** Extracted entries follows **
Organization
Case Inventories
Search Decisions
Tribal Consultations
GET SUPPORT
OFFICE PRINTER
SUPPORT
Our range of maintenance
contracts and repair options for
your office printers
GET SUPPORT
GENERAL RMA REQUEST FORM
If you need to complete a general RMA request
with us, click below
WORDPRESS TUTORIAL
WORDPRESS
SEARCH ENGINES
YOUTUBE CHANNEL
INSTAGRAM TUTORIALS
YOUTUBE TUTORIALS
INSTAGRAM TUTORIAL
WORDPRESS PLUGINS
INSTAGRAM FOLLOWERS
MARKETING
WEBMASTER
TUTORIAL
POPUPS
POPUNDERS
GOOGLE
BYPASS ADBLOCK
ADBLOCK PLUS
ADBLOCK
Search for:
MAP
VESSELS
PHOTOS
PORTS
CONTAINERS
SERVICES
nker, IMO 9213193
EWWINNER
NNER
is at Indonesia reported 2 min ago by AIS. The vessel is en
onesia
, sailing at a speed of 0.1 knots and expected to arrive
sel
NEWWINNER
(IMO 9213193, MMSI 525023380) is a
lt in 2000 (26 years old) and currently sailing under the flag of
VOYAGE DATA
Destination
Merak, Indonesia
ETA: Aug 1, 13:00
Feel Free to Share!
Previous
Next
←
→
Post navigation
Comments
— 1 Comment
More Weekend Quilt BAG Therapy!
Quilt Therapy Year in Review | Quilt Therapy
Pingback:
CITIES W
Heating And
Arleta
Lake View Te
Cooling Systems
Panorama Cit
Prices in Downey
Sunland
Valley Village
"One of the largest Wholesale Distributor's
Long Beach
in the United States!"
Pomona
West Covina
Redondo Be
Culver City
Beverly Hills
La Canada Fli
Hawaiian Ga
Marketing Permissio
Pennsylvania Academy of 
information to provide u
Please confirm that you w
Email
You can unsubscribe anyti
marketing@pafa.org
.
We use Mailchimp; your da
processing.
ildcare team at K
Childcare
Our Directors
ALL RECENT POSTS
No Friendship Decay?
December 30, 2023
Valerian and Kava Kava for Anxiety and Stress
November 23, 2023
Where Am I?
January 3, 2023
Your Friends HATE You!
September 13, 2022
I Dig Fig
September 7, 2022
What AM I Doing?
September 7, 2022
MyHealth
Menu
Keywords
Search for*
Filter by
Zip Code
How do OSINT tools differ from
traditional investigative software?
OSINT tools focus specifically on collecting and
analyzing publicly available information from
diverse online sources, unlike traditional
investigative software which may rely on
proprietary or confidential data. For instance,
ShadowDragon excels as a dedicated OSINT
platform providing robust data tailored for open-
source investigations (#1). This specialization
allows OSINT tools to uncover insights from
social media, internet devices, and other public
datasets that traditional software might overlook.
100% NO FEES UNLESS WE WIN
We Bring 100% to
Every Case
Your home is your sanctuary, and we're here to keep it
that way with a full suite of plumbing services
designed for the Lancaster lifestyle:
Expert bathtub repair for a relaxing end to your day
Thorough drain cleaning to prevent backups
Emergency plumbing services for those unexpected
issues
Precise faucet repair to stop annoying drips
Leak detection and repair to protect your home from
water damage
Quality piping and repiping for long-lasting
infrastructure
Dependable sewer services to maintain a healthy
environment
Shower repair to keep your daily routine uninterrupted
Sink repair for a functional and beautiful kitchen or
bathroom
** End of Extracted entries **
** Extracted entries follows **
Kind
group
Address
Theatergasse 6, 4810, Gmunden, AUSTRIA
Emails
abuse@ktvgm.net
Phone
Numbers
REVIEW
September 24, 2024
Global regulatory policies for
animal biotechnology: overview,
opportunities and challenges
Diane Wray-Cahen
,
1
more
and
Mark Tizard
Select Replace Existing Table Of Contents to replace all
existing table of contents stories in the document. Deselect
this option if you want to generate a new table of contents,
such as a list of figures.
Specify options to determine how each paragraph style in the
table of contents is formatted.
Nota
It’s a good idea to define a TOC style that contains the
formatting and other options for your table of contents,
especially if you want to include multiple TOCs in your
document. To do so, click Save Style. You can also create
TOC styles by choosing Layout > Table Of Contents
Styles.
** End of Extracted entries **
Directions: In the entries above, find each line with the word "keep" and copy it.

Answer box:
Your home is your sanctuary, and we're here to keep it
Shower repair to keep your daily routine uninterrupted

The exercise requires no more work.